My collection of robots.

What am I working on now? Check out my projects page.

I've wanted to build robots for a long time. I recently found some pictures I had taken of my high school science fair project from 1985, I think. It was a project on various types of wheeled robots. They wanted to make it all scientific and stuff, but I just had fun building the robots. Careful about the picture to the right, it is linked to a *much* bigger version of the same picture.

The robot on the left was a simple two wheeled with a caster robot, based on a surplus motor from a Big-Trak. The robot in the center was based on something I saw in some book- a cool concept, with three (PWM speed controlled) wheels, with smaller wheels mounted on those wheels, you can have the robot move in any direction. The robot on the right was built around a toy tank. I'm still using that frame. The other robots are lost to the ravages of time.

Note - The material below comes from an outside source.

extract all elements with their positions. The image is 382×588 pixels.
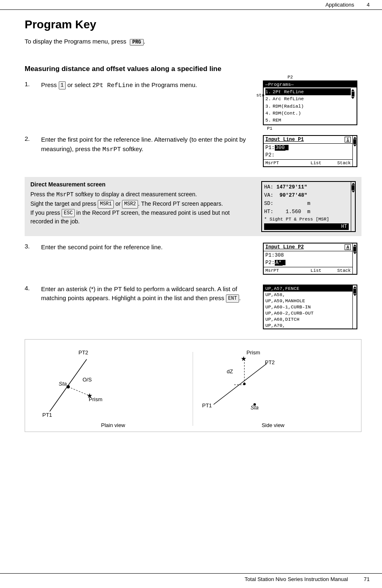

If you look closely, you can see that each of the larger wheels has a smaller, freely rotating wheel. The three wheels are located 120o around the body. They were each controlled with a simple PWM (Pulse Width Modulation) speed control, with 16 speeds. This was before I learned about nifty concepts like closed loop feeback systems. Hey, I was in 11th grade. There were also simple direction controls so each wheel could go in either direction at a wide range of speeds. It was controlled by a big old building control computer (a FID), loaned to me by my friend Yermo. I made it to the County Science Fair.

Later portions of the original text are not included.